A dire il vero, la sua rottura con l’ortodossia comunista, consumata definitivamente nel 1968, era già avvenuta qualche tempo prima e aveva portato alla pubblicazione del libro Che cosa ha veramente detto Marx, nato dall’incontro con l’editore Mario Ubaldini: «Tutti i comunisti – ricorda Plebe – facevano finta di conoscere il Capitale, ma in realtà ben pochi lo avevano, non dico letto, ma neppure sfogliato […] Ad esempio scoprii che nel suo testamento spirituale, la Critica al programma di Gotha, Marx si era rimangiato il suo egualitarismo, rimpiazzandolo con una sostanziale meritocrazia, per la quale ogni individuo deve essere valutato in base ai propri meriti».
Nel raccontare il proprio arrivo nel Msi, ancora oggi Plebe continua a descriversi come colui che avrebbe portato la cultura a destra, perché a quel tempo il Movimento sociale avrebbe avuto – sono parole sue – un quoziente di cultura piuttosto esiguo, limitato alle «idee del filosofo razzista Julius Evola», a cui lo stesso Plebe avrebbe contrapposto Giovanni Gentile, ingenerando così la suddivisione fra i giovani del partito in evoliani e gentiliani. Una lettura, questa, che appare invero alquanto riduttiva e rivela un pregiudizio rispetto alle idee di Evola. Quanto poi alla contrapposizione dialettica fra evoliani e gentiliani, questa risale agli anni Cinquanta e perciò molto prima dell’arrivo di Plebe.
Già nel 1989, Beppe Niccolai aveva criticato un’intervista nella quale Plebe dichiarava di aver portato lui a destra la cultura con la “c” maiuscola. «Il Msi – scriveva Niccolai – non era quella terra di selvaggi descritta da Armando Plebe, inviato a civilizzarla, e con carta bianca… Negli Anni ’50 c’erano in mezzo a noi i libri di Gentile, Evola, D’Annunzio, Marinetti, Soffici, Prezzolini con l’impronta delle grandi “Riviste” fiorentine del primo ’900, c’erano i libri di Papini, di Pirandello, di Pareto, di Mosca, di Sorel.
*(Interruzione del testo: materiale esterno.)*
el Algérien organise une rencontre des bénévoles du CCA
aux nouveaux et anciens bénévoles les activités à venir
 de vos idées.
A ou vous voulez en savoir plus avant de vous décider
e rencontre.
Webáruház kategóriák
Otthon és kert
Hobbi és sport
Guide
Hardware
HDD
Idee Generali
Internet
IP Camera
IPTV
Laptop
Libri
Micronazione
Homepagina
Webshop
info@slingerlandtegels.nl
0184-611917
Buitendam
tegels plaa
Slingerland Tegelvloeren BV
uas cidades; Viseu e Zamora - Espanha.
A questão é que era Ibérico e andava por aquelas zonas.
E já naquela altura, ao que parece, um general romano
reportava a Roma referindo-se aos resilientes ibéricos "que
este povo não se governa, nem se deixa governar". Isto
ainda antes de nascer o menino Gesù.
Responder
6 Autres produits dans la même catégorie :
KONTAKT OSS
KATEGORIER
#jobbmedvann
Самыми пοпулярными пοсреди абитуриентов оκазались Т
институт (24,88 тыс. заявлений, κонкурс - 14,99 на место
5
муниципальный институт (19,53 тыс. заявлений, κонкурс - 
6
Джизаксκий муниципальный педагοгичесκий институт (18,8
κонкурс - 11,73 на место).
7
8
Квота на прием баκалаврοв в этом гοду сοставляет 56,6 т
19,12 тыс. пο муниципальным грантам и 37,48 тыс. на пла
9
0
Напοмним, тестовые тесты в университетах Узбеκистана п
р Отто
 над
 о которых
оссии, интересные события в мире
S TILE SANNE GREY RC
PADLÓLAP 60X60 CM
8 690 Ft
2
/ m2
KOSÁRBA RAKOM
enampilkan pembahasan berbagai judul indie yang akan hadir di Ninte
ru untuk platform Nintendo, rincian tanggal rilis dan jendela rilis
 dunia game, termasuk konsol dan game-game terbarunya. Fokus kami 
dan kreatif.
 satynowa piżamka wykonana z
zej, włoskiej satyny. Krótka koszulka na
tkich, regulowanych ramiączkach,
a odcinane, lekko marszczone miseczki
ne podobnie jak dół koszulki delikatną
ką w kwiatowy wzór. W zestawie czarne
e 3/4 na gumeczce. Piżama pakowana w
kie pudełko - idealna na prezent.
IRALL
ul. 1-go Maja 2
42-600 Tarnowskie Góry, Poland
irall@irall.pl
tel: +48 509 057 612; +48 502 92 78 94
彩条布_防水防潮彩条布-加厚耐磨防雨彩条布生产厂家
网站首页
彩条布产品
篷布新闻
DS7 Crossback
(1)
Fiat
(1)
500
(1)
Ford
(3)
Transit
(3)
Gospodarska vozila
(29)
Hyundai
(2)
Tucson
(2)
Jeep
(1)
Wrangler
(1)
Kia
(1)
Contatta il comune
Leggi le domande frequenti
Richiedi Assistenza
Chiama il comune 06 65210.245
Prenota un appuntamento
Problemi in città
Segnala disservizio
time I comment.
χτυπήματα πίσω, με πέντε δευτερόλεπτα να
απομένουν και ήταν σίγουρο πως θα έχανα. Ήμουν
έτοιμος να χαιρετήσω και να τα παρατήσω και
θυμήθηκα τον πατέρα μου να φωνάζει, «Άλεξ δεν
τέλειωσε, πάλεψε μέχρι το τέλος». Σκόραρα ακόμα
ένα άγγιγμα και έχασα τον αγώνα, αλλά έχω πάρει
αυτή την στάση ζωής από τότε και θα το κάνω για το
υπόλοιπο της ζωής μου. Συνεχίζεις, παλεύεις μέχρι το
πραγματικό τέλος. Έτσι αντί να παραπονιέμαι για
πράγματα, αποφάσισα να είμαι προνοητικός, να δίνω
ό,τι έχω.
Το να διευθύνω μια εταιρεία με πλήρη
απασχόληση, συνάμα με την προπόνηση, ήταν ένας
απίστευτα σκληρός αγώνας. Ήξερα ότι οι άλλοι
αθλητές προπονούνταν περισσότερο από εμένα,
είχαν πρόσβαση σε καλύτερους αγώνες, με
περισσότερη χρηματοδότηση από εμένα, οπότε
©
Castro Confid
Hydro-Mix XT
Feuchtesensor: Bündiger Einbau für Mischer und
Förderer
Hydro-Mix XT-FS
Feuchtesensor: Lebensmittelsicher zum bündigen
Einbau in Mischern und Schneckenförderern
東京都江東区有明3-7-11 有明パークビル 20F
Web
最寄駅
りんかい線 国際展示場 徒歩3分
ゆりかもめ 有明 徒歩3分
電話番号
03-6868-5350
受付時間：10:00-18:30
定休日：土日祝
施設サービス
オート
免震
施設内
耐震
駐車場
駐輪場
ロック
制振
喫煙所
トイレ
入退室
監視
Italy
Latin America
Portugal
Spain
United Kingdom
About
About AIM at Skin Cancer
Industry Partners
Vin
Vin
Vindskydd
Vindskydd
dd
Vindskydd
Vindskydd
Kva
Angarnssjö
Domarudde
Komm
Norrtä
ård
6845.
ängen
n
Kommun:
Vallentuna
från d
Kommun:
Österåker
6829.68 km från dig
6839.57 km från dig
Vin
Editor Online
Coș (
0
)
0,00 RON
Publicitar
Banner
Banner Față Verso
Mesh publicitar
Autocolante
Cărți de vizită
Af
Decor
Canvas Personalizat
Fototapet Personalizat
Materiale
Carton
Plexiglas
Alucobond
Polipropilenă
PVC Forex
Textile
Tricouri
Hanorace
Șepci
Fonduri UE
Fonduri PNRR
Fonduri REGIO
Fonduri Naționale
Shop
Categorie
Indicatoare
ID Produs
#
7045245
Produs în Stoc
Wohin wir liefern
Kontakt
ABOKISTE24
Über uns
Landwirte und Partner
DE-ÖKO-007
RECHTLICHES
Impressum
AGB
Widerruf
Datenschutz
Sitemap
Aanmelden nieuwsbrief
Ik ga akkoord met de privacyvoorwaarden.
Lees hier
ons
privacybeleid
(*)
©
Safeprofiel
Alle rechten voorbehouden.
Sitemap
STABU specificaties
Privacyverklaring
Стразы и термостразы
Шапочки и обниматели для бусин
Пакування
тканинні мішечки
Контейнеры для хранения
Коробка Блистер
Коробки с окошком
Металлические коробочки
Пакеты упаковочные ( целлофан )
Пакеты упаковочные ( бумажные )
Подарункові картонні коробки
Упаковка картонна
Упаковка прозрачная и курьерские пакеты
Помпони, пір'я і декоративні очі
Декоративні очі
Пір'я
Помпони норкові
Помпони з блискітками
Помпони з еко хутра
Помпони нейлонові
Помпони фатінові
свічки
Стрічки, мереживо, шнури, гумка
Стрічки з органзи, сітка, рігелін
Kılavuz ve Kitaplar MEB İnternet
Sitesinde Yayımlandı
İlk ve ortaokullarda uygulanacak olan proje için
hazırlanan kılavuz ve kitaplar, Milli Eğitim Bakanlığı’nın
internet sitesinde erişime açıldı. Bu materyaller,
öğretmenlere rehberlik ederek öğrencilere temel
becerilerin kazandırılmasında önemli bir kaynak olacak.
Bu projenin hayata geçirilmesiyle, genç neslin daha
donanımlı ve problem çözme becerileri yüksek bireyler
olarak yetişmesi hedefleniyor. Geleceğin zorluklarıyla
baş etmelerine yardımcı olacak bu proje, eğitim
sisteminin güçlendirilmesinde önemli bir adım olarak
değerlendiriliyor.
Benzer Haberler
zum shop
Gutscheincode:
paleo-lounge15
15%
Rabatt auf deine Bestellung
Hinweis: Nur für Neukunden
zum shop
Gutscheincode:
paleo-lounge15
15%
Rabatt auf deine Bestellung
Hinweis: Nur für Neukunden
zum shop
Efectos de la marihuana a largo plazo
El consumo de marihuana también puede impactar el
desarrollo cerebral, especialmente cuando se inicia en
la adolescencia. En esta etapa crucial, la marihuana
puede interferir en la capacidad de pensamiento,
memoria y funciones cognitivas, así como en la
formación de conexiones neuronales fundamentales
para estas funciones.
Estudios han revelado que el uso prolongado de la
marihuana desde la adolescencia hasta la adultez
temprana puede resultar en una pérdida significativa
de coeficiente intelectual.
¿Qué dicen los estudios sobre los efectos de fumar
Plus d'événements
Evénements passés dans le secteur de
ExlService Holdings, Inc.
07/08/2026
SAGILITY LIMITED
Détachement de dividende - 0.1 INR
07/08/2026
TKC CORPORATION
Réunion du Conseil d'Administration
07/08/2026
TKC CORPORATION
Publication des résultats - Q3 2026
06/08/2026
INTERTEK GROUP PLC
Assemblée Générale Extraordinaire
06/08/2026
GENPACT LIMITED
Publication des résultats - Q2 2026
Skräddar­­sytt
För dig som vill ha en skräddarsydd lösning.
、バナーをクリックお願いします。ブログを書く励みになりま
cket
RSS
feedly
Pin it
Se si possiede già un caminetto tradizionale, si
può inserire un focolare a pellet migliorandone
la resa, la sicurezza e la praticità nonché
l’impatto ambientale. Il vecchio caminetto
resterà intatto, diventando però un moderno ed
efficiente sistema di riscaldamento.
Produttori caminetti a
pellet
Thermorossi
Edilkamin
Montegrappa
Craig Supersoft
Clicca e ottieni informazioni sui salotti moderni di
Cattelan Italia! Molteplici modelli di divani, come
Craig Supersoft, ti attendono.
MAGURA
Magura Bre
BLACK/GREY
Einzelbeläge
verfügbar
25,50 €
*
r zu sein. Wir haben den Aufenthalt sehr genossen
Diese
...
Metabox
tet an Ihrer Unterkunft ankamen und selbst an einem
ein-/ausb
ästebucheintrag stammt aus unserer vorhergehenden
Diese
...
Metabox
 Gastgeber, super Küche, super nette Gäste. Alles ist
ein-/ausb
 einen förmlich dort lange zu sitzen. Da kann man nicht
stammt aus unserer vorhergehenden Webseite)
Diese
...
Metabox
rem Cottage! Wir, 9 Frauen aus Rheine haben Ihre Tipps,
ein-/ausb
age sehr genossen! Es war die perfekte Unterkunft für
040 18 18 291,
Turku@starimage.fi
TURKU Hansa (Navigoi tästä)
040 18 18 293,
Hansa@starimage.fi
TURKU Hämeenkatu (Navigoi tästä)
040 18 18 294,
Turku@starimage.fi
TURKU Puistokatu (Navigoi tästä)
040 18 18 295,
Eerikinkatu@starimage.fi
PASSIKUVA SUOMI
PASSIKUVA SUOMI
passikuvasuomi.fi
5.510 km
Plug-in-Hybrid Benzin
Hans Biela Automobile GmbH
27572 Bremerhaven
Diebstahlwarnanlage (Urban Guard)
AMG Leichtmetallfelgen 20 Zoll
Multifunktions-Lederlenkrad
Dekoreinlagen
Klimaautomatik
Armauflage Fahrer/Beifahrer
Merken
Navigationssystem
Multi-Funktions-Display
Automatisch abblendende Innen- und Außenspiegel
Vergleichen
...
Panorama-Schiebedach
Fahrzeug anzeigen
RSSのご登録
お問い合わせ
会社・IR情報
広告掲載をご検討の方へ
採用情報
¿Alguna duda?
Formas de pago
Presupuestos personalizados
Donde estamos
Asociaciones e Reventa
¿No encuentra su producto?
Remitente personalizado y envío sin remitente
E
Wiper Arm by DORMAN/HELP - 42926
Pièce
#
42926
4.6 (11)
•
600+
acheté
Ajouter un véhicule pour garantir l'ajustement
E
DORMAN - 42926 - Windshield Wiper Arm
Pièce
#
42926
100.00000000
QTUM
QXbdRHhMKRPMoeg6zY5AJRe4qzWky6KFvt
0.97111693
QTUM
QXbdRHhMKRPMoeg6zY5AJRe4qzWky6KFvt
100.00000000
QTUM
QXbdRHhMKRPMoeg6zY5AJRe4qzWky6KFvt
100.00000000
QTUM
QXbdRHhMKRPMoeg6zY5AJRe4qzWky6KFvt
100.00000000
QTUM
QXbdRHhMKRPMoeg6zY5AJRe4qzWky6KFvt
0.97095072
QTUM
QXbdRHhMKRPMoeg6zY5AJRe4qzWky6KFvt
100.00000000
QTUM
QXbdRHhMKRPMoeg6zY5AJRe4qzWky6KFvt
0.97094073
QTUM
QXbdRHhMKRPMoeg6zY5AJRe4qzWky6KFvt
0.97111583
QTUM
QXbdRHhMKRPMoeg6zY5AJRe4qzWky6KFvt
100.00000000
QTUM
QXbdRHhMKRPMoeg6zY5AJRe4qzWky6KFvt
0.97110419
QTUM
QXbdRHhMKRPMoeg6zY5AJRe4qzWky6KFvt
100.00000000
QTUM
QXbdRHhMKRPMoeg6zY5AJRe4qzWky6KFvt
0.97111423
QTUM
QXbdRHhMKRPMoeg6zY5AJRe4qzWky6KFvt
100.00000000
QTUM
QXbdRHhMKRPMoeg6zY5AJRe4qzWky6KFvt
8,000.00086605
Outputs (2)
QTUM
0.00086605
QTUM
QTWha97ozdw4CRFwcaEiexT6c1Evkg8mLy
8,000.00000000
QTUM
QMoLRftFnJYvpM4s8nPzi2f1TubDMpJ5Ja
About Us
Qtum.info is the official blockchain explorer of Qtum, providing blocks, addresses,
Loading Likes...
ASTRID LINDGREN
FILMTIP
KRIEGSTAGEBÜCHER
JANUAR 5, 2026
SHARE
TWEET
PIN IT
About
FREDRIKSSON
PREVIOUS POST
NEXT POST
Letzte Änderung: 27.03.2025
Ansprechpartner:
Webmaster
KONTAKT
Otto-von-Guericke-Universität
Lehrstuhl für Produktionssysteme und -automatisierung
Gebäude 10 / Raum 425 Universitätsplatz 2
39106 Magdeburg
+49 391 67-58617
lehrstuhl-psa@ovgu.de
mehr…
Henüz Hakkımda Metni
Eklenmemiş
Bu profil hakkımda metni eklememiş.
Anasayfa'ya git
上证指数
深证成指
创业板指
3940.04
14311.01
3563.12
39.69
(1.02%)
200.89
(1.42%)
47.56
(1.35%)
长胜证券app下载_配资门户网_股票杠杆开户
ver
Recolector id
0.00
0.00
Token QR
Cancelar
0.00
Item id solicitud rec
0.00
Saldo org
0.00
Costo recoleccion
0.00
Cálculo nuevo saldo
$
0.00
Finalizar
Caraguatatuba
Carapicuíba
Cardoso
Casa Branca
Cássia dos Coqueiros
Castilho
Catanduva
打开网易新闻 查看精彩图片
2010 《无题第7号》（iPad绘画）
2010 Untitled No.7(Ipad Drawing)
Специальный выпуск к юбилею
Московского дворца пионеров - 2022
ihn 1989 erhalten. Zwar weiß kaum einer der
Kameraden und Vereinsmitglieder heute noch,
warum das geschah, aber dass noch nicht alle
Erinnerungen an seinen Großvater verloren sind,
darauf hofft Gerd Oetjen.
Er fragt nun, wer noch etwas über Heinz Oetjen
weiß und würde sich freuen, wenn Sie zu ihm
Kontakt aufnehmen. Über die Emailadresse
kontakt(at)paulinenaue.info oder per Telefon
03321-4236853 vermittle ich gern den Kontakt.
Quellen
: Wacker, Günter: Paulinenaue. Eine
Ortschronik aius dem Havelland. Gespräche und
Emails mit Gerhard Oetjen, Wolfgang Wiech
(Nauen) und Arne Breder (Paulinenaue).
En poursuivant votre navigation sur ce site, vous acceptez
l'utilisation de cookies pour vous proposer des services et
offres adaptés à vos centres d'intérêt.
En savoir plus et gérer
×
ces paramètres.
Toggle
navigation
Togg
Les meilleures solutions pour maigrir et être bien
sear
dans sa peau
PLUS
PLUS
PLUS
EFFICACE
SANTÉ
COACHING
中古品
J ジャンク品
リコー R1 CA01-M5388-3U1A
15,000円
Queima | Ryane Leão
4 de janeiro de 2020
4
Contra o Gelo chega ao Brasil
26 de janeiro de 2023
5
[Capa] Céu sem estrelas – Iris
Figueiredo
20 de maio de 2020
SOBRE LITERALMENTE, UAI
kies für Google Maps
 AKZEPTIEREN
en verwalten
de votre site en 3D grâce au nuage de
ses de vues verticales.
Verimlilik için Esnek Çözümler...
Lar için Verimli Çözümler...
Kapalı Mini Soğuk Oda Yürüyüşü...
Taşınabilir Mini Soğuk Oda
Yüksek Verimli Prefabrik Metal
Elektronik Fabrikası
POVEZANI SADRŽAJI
C’era la scoperta appassionata dei francesi, da Peguy, a Barres, a Maurras, a Drieu La Rochelle, a Céline, a Brasillach. L’ambiente missino possedeva biblioteche ben fornite. Era vivo uno dei più grandi storici italiani, Gioacchino Volpe, un costituzionalista di vaglia come Costamagna, un linguista come Antonino Pagliaro… E sai quanti ne dimentico».
Nel suo libro di memorie, Plebe ricorda poi il congresso internazionale della cultura di destra, intitolato “Intellettuali e libertà”, da lui organizzato a Torino nel gennaio del 1973, al quale aderirono diversi esponenti del pensiero non conformista, fra cui Eugène Jonesco, Fausto Gianfranceschi, Giuseppe Berto, Virgilio Titone, Vintila Horia, Diego Fabbri, Francesco Grisi Thomas Molnar, Gabriel Marcel, Adolfo Munoz Alonso, Marino Bon Valsassina.
L’idillio con Almirante, però, subì presto una battuta d’arresto, che non fu, come si potrebbe credere, la scissione di Democrazia nazionale del 1977, alla quale Plebe aderì e di cui nel libro non si parla, ma semmai – come scrive lo stesso filosofo – un rapporto occasionale che egli ebbe con un giovane conosciuto alla Stazione Termini. Il rapporto fu dettagliatamente immortalato in alcuni scatti fotografici e Plebe, ricattato da un anonimo, non ebbe altra scelta che raccontare l’accaduto al segretario del partito, che dopo avere sistemato la faccenda, gli ordinò di non ripetere mai più un simile atto e dimettersi dalla guida degli universitari missini. La collaborazione culturale con il capo del Msi continuò, ma l’idillio era ormai un ricordo.